***** Material supplied *****

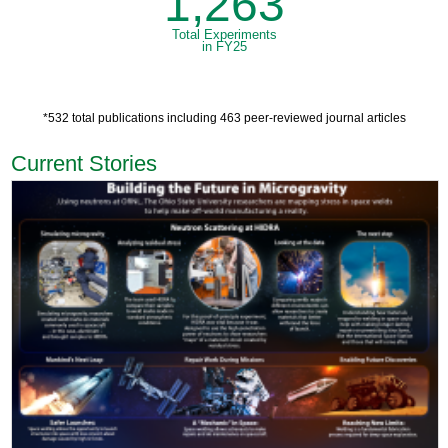
1,263
Total Experiments
in FY25
*532 total publications including 463 peer-reviewed journal articles
Current Stories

*****

## How to complete this task
Keep only the lines from the one containing "peer-reviewed journal articles" through the final line of the records, and transcribe them exactly.

## Result of this task
*532 total publications including 463 peer-reviewed journal articles
Current Stories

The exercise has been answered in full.